Good news for all of you out there who still have a deep love of vinyl; Doug Sax, mastering engineer for Roger Waters, David Gilmour, Richard Wright and Pink Floyd since 1983, is interviewed at length in the 2011 edition of "The Absolute Sound" Guide to Vinyl Playback.
During the interview, Sax is asked if the technology has changed in terms of his work. "As far as the LP is concerned, no. As far as what might feed the LP, yes, because now you might be feeding it from digital files, from high-resolution 192 or 96/24-bit, which supplies a very reliable and consistent source. But surprisingly the only real improvement has ostensibly been going to
DMM [Direct Metal Mastering] cutting and that's had flaws in the past — it never won audiophile support. Now, they've apparently fixed the flaws, and they have better copper. But for rock'n'roll, for high-energy music? For example, I'm going to be doing the Roger Waters albums on vinyl and they have extraordinary low end, requiring an astonishing amount of vertical modulation.

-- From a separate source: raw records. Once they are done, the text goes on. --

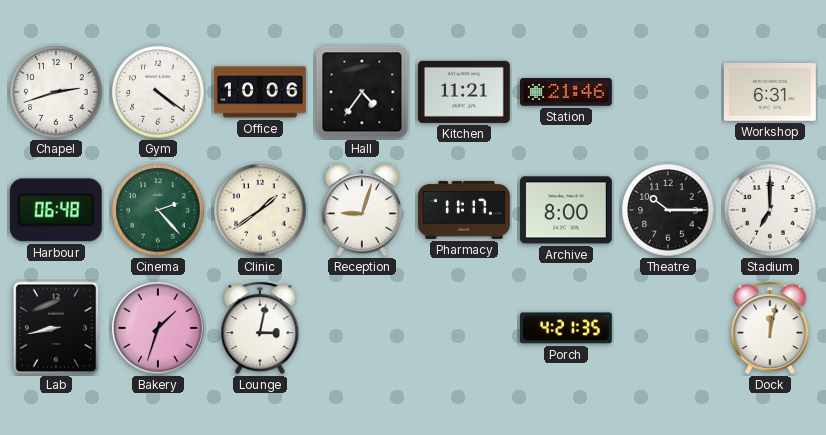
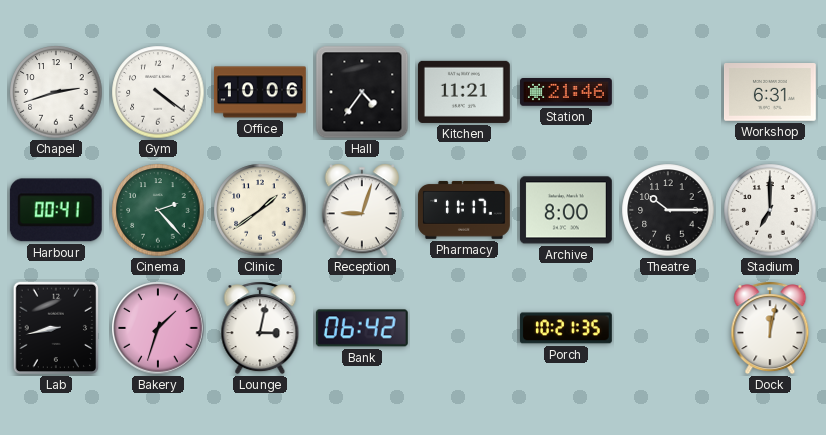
Harbour: 06:48 -> 00:41
Bank: none -> 06:42
Porch: 4:21 -> 10:21
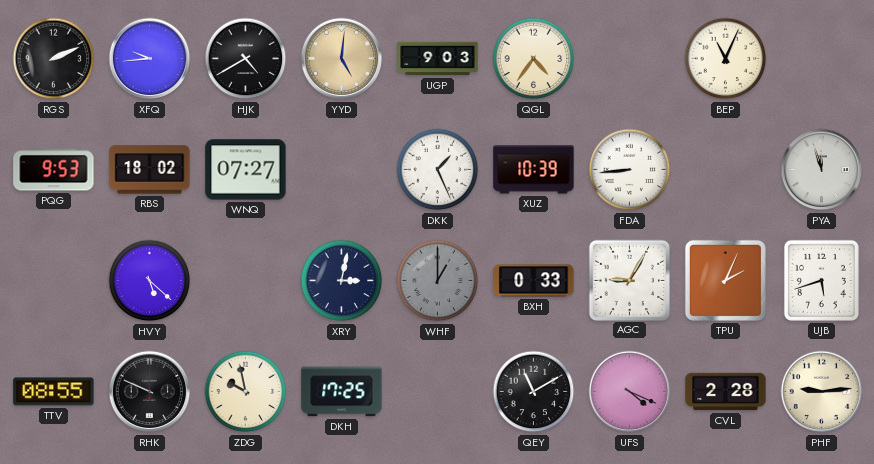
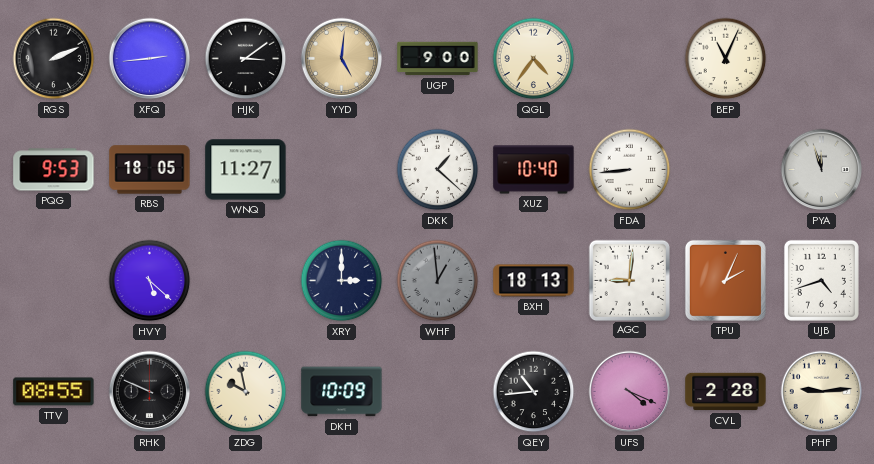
XFQ: 9:44 -> 2:44
HJK: 4:40 -> 3:09
UGP: 9:03 -> 9:00
RBS: 18:02 -> 18:05
WNQ: 07:27 -> 11:27
DKK: 1:26 -> 1:22
XUZ: 10:39 -> 10:40
XRY: 3:02 -> 3:00
WHF: 1:00 -> 12:59
BXH: 0:33 -> 18:13
AGC: 9:05 -> 9:01
UJB: 5:42 -> 4:42
DKH: 17:25 -> 10:09
QEY: 11:10 -> 10:44
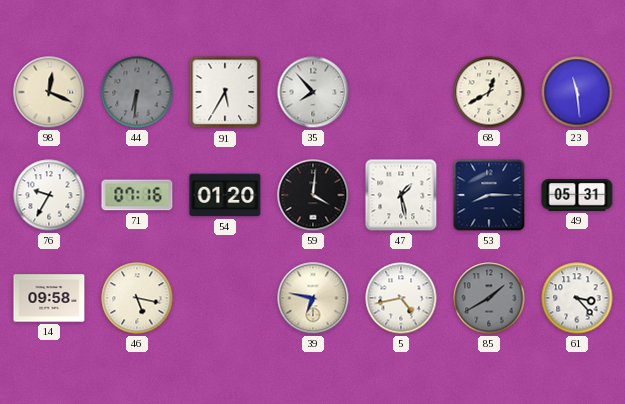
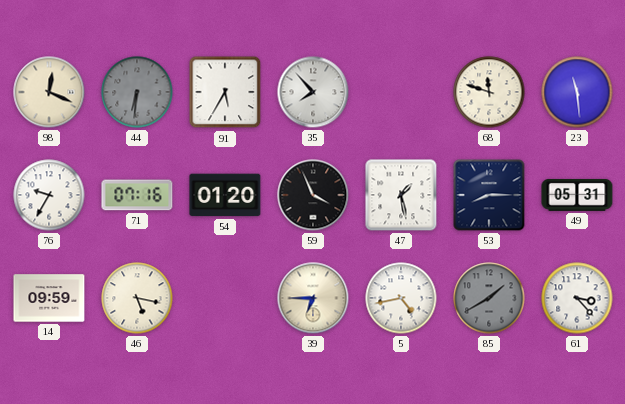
68: 12:40 -> 11:48
59: 4:01 -> 3:56
14: 09:58 -> 09:59
39: 6:47 -> 6:45
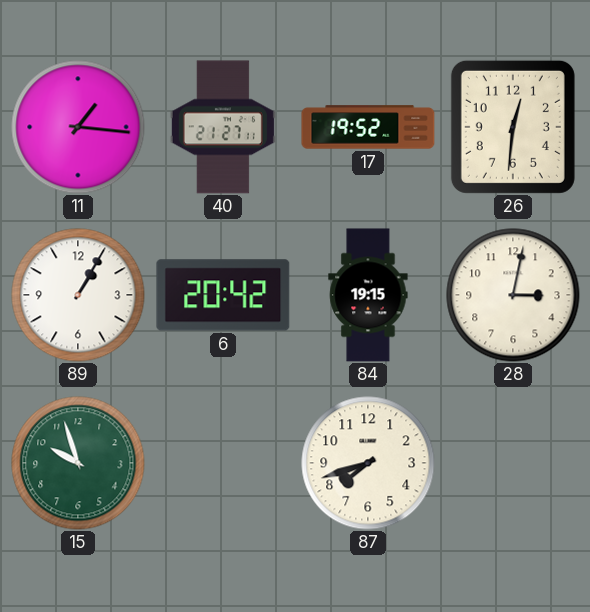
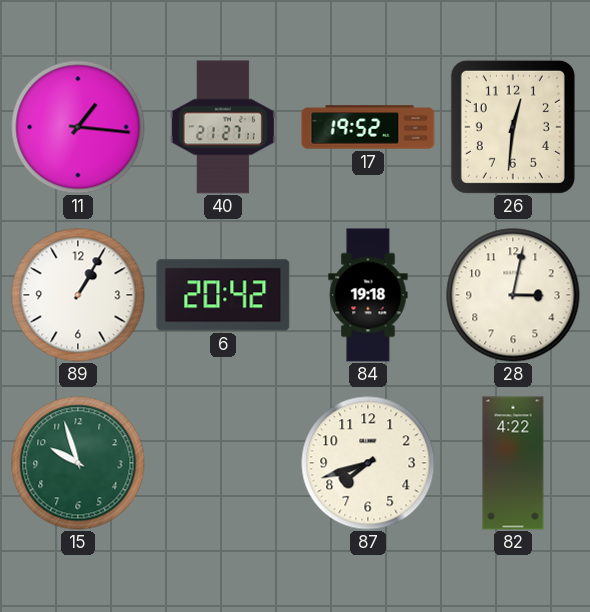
84: 19:15 -> 19:18
82: none -> 4:22
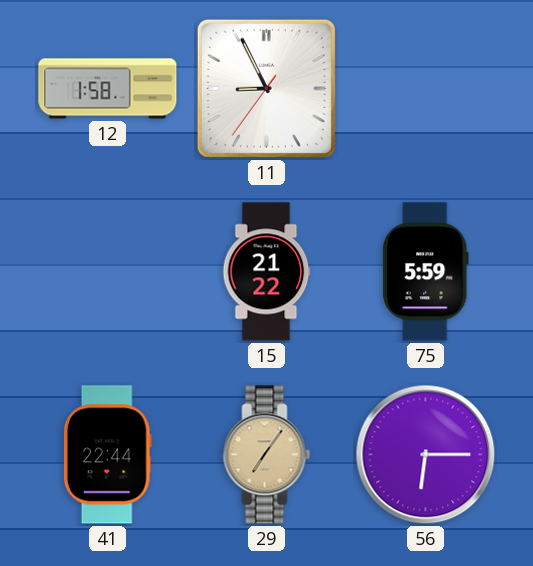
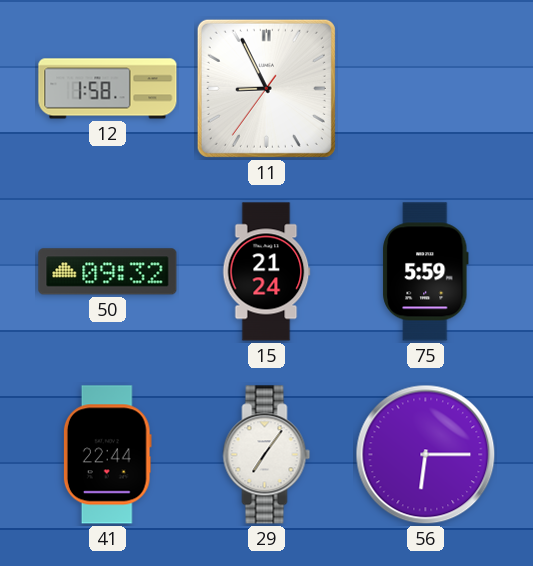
50: none -> 09:32
15: 21:22 -> 21:24
29 dial: champagne -> white
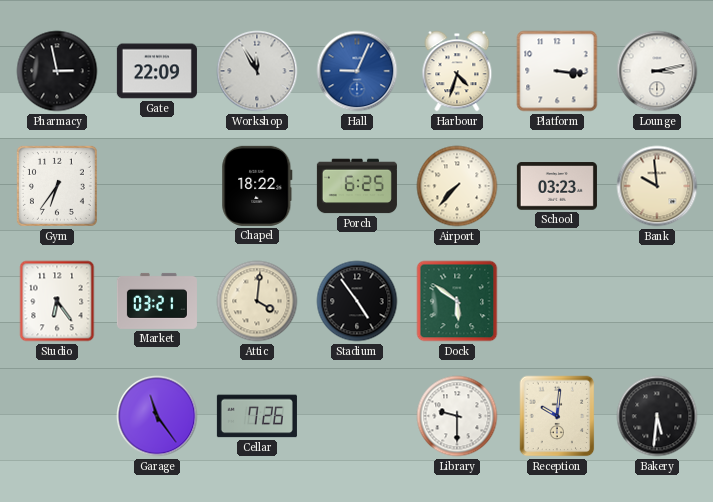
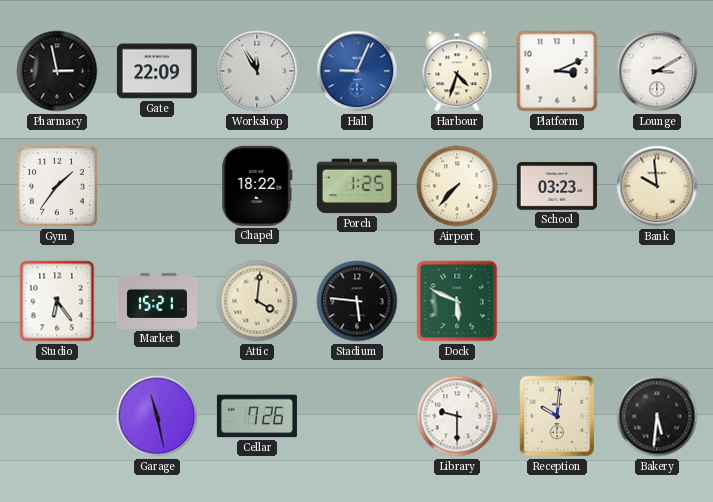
Platform: 3:16 -> 3:11
Lounge: 3:13 -> 3:10
Gym: 6:36 -> 1:36
Porch: 6:25 -> 1:25
Market: 03:21 -> 15:21
Stadium: 4:54 -> 5:46
Dock: 5:51 -> 5:49
Garage: 11:24 -> 11:28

We use up the full depth available on a lacquer master. You can't do anything like that on DMM. It's very thin; you can't go deep. For that kind of thing it could be an absolute joke."
As work is yet to start on them, it will be some time before there's any release information, but sounds good that Sax is taking his customary care to ensure these sound as good as they can. Our thanks to Bob Dear for letting us know.